Sinn Féin has also proposed that the minimum wage should be increased to €9.30 per hour, or 60 per cent of the projected average industrial wage for 2007, while all those earning it should be exempt from tax.
Social welfare rates should jump by over €1 billion next year alone, while the State old age pension should be increased by €34.80, and child benefit by €10 each month, argued Sinn Féin in its pre-Budget submission.
Asked if the tax reliefs should be cut on all, or some, pensions, SF Cavan/Monaghan TD Caoimhghín Ó Caoláin said: "It should be phased out across the board. We believe that this is a necessary reform." The average income of those investing in private pensions in 2002, - the latest year for which figures are available - is €67,119, or over 2½ times average industrial earnings at the time, according to the Department of Finance.
The €200 State pension, if reached, is still not "an adequate target where the goal is to enable older people to have sufficient income to live", the Sinn Féin Budget document, Putting Low Income Families First, declared.

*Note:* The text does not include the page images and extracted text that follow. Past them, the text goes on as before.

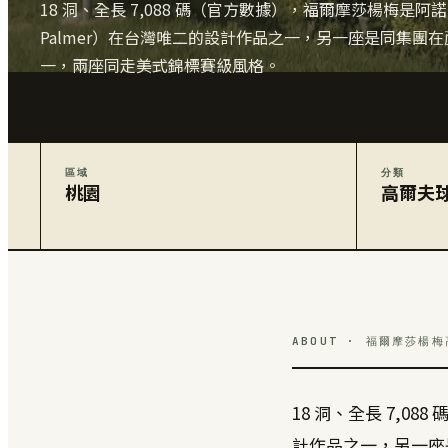
18 洞、全長 7,088 碼（官方數據），福爾摩莎楊梅是阿諾・
Palmer）在台灣唯二的設計作品之一，另一座是同集團
一，兩座同走美式錦標賽級風格。
區域
分類
桃園
高爾夫
ABOUT · 福爾摩莎楊
18 洞、全長 7,0
計作品之一，另一座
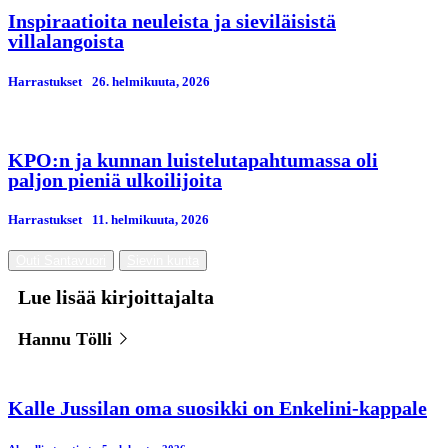
Inspiraatioita neuleista ja sieviläisistä
villalangoista
Harrastukset
26. helmikuuta, 2026
KPO:n ja kunnan luistelutapahtumassa oli
paljon pieniä ulkoilijoita
Harrastukset
11. helmikuuta, 2026
Outi Santavuori
Sievin kunta
Lue lisää kirjoittajalta
Hannu Tölli
Kalle Jussilan oma suosikki on Enkelini-kappale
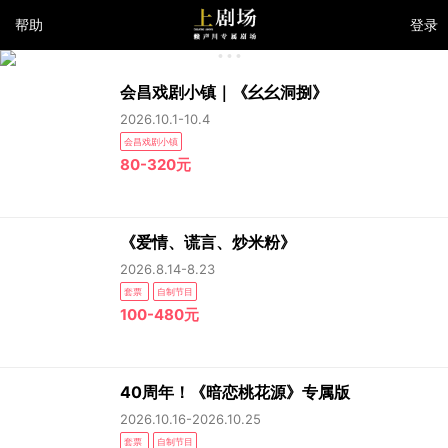
帮助
登录
会昌戏剧小镇｜《幺幺洞捌》
2026.10.1-10.4
会昌戏剧小镇
80-320元
《爱情、谎言、炒米粉》
2026.8.14-8.23
套票
自制节目
100-480元
40周年！《暗恋桃花源》专属版
2026.10.16-2026.10.25
套票
自制节目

A non-means tested State pension, following the Finnish example, funded by the Exchequer would "be progressive, redistributive and would ensure independent pensions for all men and women", the party argued.
The minimum wage, introduced in April 2000, was "the one significant measure to tackle low-pay that was introduced", but its effect has weakened over time.
In 2000, the £4.40 rate set then represented 54 per cent of average industrial earnings, though by June 2006 it had fallen to just 50.83 per cent.